Verónica Bracho Alburquerque
Socióloga y MCE


Todos hemos vivido algún momento de estrés: por motivos de trabajo, de salud, de dinero, de relaciones familiares, de amor, entre muchos otros factores. El estrés que resulta benéfico cuando nos activa y nos ayuda a salir de situaciones problemáticas, se denomina eutés; pues genera vigor, incluso valentía; empero, ¿qué sucede cuando este estrés se vuelve parte de la vida diaria y no nos percatamos de ello?, y lo que es aún peor, que no nos ayuda para activarnos, sino todo lo contrario, nos bloquea mentalmente, dañándonos emocional y físicamente. Esto suele pasar (más de lo que te imaginas), pues el estrés, pasa de ser eso, e inicia otra etapa, convirtiéndose en “distrés”, y con su presencia diaria y dañina, perjudica la salud. Los síntomas en general son: A nivel somático: Fatiga crónica, cansancio, dolores de cabeza, de espalda, de cuello y musculares; así como insomnio, alteraciones respiratorias, alteraciones gastrointestinales, hipertensión, etcétera.

A nivel conductual: Comportamiento suspicaz y paranoide, inflexibilidad y rigidez, incapacidad para estar relajado, superficialidad en el contacto con los demás, aislamiento, actitud cínica, incapacidad de poder concentrarse en el trabajo, quejas constantes, comportamientos de alto riesgo como conductas agresivas, ausentismo, consumo de sustancias psicoactivas, tranquilizantes, barbitúricos, y bebidas alcohólicas.

A nivel emocional: Agotamiento emocional, expresiones de hostilidad, irritabilidad y odio, dificultad para controlar y expresar emociones, aburrimiento, impaciencia e irritabilidad, ansiedad, desorientación, y sentimientos depresivos.

A nivel cognitivo: Baja autoestima, baja realización personal en el trabajo, impotencia para el desempeño del rol profesional, y fracaso laboral.

Y en algunos casos, se llegan a presentar hasta enfermedades inmunes.
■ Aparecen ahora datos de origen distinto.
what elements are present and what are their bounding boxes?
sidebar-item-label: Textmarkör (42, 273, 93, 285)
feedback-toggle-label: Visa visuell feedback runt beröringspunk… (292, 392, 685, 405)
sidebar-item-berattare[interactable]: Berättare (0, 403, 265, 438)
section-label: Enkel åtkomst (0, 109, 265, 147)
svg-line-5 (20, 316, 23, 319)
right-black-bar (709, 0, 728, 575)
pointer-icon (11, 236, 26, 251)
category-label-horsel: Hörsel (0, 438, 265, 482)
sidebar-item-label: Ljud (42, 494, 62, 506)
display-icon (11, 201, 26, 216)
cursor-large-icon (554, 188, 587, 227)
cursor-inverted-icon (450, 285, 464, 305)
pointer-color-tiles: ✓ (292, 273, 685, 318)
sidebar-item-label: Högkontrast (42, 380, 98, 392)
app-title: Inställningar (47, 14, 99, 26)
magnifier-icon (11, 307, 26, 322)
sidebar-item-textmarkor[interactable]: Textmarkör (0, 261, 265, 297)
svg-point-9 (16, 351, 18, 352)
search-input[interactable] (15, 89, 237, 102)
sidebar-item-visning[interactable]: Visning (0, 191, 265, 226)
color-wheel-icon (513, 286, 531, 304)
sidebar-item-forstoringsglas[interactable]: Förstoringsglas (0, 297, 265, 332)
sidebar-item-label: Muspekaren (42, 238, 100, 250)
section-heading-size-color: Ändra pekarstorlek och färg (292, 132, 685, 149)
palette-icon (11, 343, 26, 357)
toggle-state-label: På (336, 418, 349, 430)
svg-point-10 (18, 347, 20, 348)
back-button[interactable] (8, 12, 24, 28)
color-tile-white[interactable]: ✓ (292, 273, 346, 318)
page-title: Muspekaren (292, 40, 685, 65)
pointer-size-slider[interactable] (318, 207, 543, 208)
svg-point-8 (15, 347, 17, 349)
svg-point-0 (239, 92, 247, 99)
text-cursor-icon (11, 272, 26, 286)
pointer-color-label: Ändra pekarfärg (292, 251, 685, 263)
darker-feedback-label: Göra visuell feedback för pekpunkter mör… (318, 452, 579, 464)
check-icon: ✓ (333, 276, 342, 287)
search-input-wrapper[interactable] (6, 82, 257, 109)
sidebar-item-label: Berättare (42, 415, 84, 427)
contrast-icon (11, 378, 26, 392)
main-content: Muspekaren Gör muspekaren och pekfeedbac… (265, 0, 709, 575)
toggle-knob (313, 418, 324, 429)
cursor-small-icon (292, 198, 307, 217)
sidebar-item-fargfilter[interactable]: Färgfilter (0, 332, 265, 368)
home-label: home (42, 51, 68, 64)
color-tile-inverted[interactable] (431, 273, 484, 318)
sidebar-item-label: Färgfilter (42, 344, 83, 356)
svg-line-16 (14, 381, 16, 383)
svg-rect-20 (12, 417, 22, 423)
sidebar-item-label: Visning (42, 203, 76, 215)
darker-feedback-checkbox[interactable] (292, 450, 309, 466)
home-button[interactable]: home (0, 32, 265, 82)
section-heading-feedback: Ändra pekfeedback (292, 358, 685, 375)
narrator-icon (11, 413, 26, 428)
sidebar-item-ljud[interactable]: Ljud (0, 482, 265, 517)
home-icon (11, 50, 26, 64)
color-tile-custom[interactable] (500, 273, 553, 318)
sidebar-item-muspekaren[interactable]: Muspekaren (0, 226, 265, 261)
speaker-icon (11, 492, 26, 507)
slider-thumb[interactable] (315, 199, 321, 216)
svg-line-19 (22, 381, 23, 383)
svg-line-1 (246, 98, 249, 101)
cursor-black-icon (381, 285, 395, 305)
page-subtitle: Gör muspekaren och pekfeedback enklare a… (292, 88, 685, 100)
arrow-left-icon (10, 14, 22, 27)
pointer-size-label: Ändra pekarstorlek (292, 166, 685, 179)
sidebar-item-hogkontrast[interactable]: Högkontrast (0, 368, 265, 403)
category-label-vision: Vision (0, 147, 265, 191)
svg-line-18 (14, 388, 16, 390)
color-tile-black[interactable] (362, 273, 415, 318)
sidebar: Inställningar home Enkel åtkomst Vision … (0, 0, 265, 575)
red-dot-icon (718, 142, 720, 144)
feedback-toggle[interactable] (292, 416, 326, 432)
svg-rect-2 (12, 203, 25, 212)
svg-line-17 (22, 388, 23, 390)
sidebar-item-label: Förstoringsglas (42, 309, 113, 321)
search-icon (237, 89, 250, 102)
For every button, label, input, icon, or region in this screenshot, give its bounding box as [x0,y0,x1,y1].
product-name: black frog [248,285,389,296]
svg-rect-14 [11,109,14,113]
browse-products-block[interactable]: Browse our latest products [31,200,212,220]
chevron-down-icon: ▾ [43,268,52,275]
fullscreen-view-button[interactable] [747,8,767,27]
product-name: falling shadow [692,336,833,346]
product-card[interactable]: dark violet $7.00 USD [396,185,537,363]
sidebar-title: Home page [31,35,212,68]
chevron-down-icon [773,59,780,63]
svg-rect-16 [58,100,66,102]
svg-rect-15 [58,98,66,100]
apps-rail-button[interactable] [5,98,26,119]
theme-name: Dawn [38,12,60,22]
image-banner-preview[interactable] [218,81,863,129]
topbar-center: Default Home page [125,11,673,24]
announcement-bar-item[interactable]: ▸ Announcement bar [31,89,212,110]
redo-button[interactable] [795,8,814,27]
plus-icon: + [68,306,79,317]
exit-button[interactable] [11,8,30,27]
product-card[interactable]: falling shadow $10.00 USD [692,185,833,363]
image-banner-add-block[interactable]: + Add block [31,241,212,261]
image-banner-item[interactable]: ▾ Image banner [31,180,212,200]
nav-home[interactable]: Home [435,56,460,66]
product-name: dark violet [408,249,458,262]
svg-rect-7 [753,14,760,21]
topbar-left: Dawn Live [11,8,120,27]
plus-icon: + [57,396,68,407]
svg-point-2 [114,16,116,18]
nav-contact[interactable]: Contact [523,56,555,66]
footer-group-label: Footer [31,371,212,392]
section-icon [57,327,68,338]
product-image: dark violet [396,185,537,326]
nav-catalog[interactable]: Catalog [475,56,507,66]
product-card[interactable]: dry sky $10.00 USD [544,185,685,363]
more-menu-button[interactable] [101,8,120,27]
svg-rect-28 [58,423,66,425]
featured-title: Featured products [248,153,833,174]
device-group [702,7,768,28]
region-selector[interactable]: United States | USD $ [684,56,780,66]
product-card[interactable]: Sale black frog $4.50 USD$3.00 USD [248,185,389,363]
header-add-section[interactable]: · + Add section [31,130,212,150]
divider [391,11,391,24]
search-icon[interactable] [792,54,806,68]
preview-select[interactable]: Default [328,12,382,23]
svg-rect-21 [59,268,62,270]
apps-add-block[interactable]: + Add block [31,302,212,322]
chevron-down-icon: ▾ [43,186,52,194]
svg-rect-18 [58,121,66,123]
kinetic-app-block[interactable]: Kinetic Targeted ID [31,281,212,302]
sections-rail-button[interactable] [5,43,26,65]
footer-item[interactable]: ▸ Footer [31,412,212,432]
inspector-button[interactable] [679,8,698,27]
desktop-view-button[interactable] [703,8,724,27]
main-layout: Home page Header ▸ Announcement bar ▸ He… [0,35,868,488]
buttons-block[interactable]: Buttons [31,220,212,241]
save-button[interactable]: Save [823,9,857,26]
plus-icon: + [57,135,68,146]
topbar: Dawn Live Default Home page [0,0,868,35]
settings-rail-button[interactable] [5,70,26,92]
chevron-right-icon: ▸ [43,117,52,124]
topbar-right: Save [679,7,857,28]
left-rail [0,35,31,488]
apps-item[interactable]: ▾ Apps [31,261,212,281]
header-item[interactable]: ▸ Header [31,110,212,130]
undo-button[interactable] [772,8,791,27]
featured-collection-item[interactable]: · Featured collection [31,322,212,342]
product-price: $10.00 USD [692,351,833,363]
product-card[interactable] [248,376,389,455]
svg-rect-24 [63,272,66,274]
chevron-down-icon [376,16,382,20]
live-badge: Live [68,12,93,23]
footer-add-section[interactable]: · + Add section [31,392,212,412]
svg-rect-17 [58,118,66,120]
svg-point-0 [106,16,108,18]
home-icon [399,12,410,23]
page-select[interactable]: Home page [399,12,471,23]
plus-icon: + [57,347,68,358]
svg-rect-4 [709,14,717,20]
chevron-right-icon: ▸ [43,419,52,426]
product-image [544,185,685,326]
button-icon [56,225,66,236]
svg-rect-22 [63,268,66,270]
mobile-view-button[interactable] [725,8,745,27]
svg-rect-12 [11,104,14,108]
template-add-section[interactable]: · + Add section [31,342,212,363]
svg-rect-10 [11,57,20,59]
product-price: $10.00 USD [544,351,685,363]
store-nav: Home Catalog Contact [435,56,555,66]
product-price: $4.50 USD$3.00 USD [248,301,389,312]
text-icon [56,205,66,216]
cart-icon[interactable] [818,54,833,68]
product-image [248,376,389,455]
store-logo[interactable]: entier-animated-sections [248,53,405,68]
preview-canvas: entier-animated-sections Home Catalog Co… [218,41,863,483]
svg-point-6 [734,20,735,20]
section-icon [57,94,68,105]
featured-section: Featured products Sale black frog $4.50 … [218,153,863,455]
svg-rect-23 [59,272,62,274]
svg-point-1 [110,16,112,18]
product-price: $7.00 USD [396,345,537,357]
El distrés es hermano (y va de la mano del síndrome de Burnout), comúnmente conocido como el “sindrome del quemado laboral”, y es el mal silencioso que aqueja al mundo contemporáneo, y el trabajo es su “talón de Aquiles”.

Retomemos que el término de síndrome de Burnout, fue acuñado por Freudenberger (un psicólogo naturalizado estadunidense, nacido en Alemania), fue uno de los primeros en describir los síntomas de agotamiento profesional, y de llevar a cabo un amplio estudio sobre el síndrome de Burnout.

Freudenberger (1974), describe el Burnout como: “Una sensación de fracaso, y una existencia agotada o gastada, resultado de una sobrecarga por exigencias de energías, recursos personales o fuerza espiritual del trabajador”, que sitúan las emociones y los sentimientos negativos en el contexto laboral.

Por otro lado, México tiene en este momento, el primer lugar en síndrome de Burnout, a nivel mundial; seguido de los Estados Unidos de América y China.

Hoy, la situación es todavía más tensa con el Covid-19, el síndrome de Burnout debe tener un porcentaje elevadísimo, pues la ansiedad, la preocupación y la angustia creada por el confinamiento y el trabajo, está causando estragos serios en la población, y al ser una problemática mundial, en el que están puestos los ojos en esta inesperada situación, no se han realizado estadísticas actuales del Síndrome de Burnout, lo cual, muy seguramente, pasando esta problemática internacional, no tardará mucho en que los investigadores sociales, realicen las encuestas de salud, y se conozca el aumento de este síndrome.

Desafortunadamente, debido a cómo se presenta la enfermedad, continuamente es confundida con otras enfermedades como la depresión, la falta de vitaminas, o una situación pasajera entre otras, con lo cual el paciente sigue estando enfermo, y los médicos no logran el diagnóstico adecuado; creando así, una agudización en la enfermedad.